Domestic-only test data is fine for platforms with explicit US-only scope and disciplined customer onboarding. Cross-border test data is mandatory for any platform that supports — or accidentally serves — non-US customers, foreign-domiciled holdings, internationally-mobile employees, or any of the FBAR/FATCA/PFIC reporting machinery. The WealthSynth cross-border bundles include households calibrated to each of the major cross-border test cases, with realistic distributions of treaty partners, PFIC regimes, and residency-mobility patterns; for platforms that need cross-border test data, the [WealthSynth catalog](/datasets) has the bundles to drop in.

FAQ

What percentage of customers are cross-border for a typical US-focused wealth-tech platform?+

Highly variable, but typically 5-15% even for explicitly US-focused platforms. The drivers are usually: US citizens living abroad (~9M total population), green-card holders splitting time between countries, dual-citizens, recent immigrants who retain home-country accounts, internationally-mobile employees, and US residents holding foreign-domiciled investments (Vanguard UCITS ETFs are surprisingly common in retail portfolios, often via inadvertent purchase through international-broker access). Platforms that haven't measured tend to under-estimate.

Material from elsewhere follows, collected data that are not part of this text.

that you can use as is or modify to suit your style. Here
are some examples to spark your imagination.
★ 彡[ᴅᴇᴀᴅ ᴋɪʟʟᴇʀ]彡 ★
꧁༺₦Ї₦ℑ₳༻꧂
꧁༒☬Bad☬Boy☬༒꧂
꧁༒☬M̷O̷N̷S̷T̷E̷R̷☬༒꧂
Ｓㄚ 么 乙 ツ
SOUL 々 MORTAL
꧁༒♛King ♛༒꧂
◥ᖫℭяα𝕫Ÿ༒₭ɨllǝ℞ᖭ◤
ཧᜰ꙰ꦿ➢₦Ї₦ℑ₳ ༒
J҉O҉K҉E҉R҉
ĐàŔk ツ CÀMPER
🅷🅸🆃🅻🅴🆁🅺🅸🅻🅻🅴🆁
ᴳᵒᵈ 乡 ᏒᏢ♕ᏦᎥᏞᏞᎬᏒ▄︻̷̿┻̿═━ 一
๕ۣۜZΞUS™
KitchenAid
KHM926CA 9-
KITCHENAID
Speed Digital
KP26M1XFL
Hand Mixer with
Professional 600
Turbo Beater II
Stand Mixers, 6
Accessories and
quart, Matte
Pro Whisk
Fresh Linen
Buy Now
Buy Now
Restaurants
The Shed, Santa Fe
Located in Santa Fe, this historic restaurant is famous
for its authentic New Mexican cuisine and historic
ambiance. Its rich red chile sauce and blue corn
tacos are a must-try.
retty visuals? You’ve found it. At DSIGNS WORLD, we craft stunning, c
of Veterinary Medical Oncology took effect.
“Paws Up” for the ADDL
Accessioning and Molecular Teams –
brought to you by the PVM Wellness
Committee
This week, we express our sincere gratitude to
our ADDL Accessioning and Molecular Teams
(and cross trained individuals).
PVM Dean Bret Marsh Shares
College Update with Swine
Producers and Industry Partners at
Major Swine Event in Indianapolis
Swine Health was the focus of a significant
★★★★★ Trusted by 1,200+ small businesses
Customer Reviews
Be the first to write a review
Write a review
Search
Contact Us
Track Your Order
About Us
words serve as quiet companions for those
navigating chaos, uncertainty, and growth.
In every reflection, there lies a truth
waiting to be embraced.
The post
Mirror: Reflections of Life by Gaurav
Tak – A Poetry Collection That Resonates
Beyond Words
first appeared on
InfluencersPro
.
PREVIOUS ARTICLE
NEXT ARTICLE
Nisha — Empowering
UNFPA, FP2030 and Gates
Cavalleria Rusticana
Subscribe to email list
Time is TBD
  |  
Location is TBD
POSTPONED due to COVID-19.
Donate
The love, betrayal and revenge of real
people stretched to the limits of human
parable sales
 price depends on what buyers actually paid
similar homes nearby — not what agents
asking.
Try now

Can I add cross-border features incrementally without overhauling my test data?+

Partially. Some cross-border features (basic FBAR threshold checking, simple foreign-dividend FTC handling) can be added incrementally with targeted test cases. Others (PFIC tracking, residency-day-counting, multi-currency consistency) require schema changes that benefit from full cross-border test data from the start. The pragmatic path is to identify which specific cross-border feature is being added and request the corresponding subset of test data — most cross-border test corpora are organized to support this.

Is cross-border test data more expensive than domestic-only?+

Usually yes, modestly. The reason is calibration: the cross-border test data has to be calibrated against per-country tax-treaty rates, per-country withholding conventions, per-country fund domicile patterns. Domestic-only data has one country's calibration; cross-border has 20+ for the major treaty partners. The price differential at WealthSynth and at most cross-border-aware vendors is in the 30-100% premium range over domestic-only equivalents.

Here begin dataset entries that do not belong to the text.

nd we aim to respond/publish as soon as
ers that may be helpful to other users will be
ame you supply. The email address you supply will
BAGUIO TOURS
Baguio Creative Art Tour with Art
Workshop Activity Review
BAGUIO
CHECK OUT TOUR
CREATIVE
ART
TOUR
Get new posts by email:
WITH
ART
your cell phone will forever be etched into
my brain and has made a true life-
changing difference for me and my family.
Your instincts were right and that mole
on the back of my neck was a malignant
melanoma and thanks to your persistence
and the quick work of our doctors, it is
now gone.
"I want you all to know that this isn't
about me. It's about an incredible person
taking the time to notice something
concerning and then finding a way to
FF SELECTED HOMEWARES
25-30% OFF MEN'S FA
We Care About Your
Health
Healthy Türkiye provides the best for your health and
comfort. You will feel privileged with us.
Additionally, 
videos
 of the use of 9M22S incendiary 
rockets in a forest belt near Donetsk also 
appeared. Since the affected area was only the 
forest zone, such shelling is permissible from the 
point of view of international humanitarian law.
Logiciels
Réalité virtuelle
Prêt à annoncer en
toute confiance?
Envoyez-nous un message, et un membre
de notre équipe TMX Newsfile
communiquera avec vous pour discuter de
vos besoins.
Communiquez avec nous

Does cross-border test data work for non-US-base-currency platforms (e.g. UK-based platforms)?+

Yes, with the same basic structure but with different sourcing. A UK-base-currency platform needs UK-domestic + cross-border test data; the cross-border layer covers the inverse direction (US-source income to UK-resident customer, etc.) plus the same multi-country complications. The WealthSynth cross-border bundles are USD-base-currency by default but support non-USD base currency on request; the underlying calibration generalizes.

How do I tell whether my platform has hidden cross-border customers?+

Three signals: (1) any account onboarded with a non-US tax-residency declaration; (2) any 1099-DIV with foreign tax withheld in the customer's recent tax history; (3) any aggregator-linked account at a non-US institution. A simple production query against any of these will surface the cross-border customer-count; most platforms find numbers higher than they expected. The follow-up question is whether those customers are being served correctly, which usually leads to the test-data conversation.

What about Canada, UK, Australia — close-allied countries with similar systems?+

Each has its own test-data requirements. UK has different ISA/SIPP retirement-account structures, different equity-comp tax treatment, different FX handling. Canada has TFSA/RRSP, different mutual-fund tax treatment, and is the largest single source of PFIC holdings for US holders. Australia has SMSF (self-managed super fund) and different employee-share-scheme rules. 'Close-allied' doesn't mean 'same'; cross-border test data has to be country-specific even for the major treaty partners.